Since most grasses have common sets of genes, what is learned from the
study of the rice genome will be immediately applicable to the other
grasses.
An interagency
program solicitation released in January, 1999 by USDA, NSF and DOE,
resulted in an agreement to jointly fund two U.S. projects totaling
$12.3M over 3 years. The U.S. efforts will be coordinated with the international
effort, whose goals are set by the International Rice Genome Sequencing
Working Group. Currently the members include scientists representing
Canada, China, EU, France, India, Japan, Korea, Singapore, Taiwan, Thailand,
and the US. The working group is responsible for planning the most efficient
means of completing the rice sequencing project to avoid duplication
of efforts and maximize overall progress. It has its own public Web
site (http://www.staff.or.jp/Seqcollab.html).

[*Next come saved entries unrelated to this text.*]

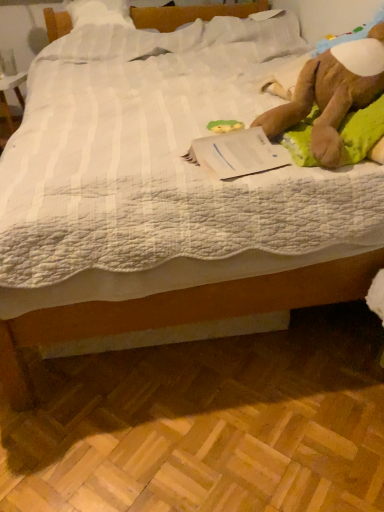 Question: Should I look upward or downward to see green rubber duck at center?

Choices:
 (A) down
 (B) up

Answer: (B)

Question: Can you confirm if brown plush toy at upper right is wider than white paper at upper right?

Choices:
 (A) no
 (B) yes

Answer: (B)

Question: Could you tell me if brown plush toy at upper right is facing white paper at upper right?

Choices:
 (A) no
 (B) yes

Answer: (A)

Question: Considering the relative sizes of brown plush toy at upper right and white paper at upper right in the image provided, is brown plush toy at upper right thinner than white paper at upper right?

Choices:
 (A) no
 (B) yes

Answer: (A)

Question: Can you confirm if brown plush toy at upper right is positioned to the left of white paper at upper right?

Choices:
 (A) yes
 (B) no

Answer: (B)

Question: Is brown plush toy at upper right looking in the opposite direction of white paper at upper right?

Choices:
 (A) no
 (B) yes

Answer: (A)

Question: Is white paper at upper right located within brown plush toy at upper right?

Choices:
 (A) yes
 (B) no

Answer: (B)

Question: Is green rubber duck at center positioned with its back to white paper at upper right?

Choices:
 (A) yes
 (B) no

Answer: (B)

Question: From the image's perspective, is green rubber duck at center on top of white paper at upper right?

Choices:
 (A) yes
 (B) no

Answer: (A)

Question: From a real-world perspective, is green rubber duck at center positioned over white paper at upper right based on gravity?

Choices:
 (A) no
 (B) yes

Answer: (A)

Question: Is the position of green rubber duck at center less distant than that of white paper at upper right?

Choices:
 (A) no
 (B) yes

Answer: (A)

Question: Are green rubber duck at center and white paper at upper right located far from each other?

Choices:
 (A) yes
 (B) no

Answer: (B)

Question: Is green rubber duck at center aimed at white paper at upper right?

Choices:
 (A) yes
 (B) no

Answer: (B)

Question: Considering the relative sizes of brown plush toy at upper right and green rubber duck at center in the image provided, is brown plush toy at upper right shorter than green rubber duck at center?

Choices:
 (A) yes
 (B) no

Answer: (B)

US participation will ensure that the international rice
genome sequencing project will follow standard policy for public genome
sequencing projects on rapid data release and free information sharing,
and that the international rice effort will have access to constantly
evolving technologies and strategies in high throughput genome sequencing
and data management.
Future
Plans
It is anticipated
that the funding of this aspect of the initiative will continue until
the rice sequence is complete. A time-table published by the international
working group in February 1999 indicates that the completion is expected
by 2008 based on the current technology, and that over 1/3 of the genome
will be sequenced in three years based on the
current funding commitment from various national
and international programs. They expect that predicted rapid advances
in sequencing technologies will most likely allow completion of the
rice genome sequence significantly earlier than this prediction. This
prediction is consistent with the statement in the IWG January 1998
report, that “It is anticipated that the genome of rice could be completed
in the year 2004, with sufficient funding.”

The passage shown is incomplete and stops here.